All that is needed for this picture to be possible is the federal government to step up with its starting gun and put in place its mandate on interoperability and standards.
That’s not an easy thing for any government group to do. But it’s the only thing they can do under the circumstances. Anything less will doom us to slipping and sliding around for the next five years around cloud and interoperability like we have for the past five years.
It’s not like the vendor market has any political clout, and it should be all upside for doctors, so although it’s going to be unpopular with providers and vendors to start, we all know it’s for the greater good.
Last word, surely this makes Telstra Health our first digital health unicorn in Australia (valuation of $1 billion or more).

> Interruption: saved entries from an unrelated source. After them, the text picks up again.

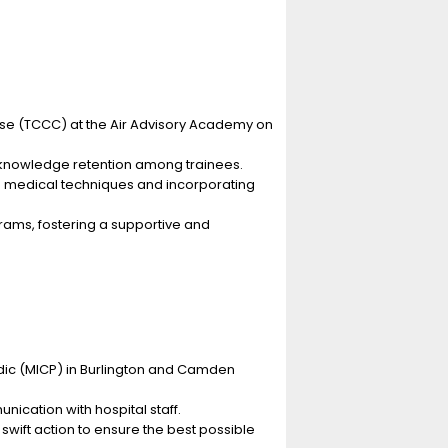
rse (TCCC) at the Air Advisory Academy on
d knowledge retention among trainees.
 medical techniques and incorporating
rams, fostering a supportive and
dic (MICP) in Burlington and Camden
ication with hospital staff.
ift action to ensure the best possible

Add PowerHealth’s $120 million to Medical Director’s $350 million and you’re halfway there. Now, add a decent amount extra for synergy implied in this acquisition for all the other Telstra assets, and the $120 million or so that all the other assets generate.
I think they’re there … today at least. If they are able to execute even a half of their bold vision here, all of which still has a high degree of difficulty, they are going to easily double that in a few years’ time.
In the meantime, the sale must have automatically revalued a lot of other interesting properties in the digital health market.
Some to keep an eye on include Best Practice, Gentu, Alcidion, CareMonitor, coreplus, HotDoc, HealthEngine, Clinic to Cloud, MedAdvisor and MediRecords, to name a few.
Declaration of Interest: The author is a non-executive director of the cloud patient management system MediRecords.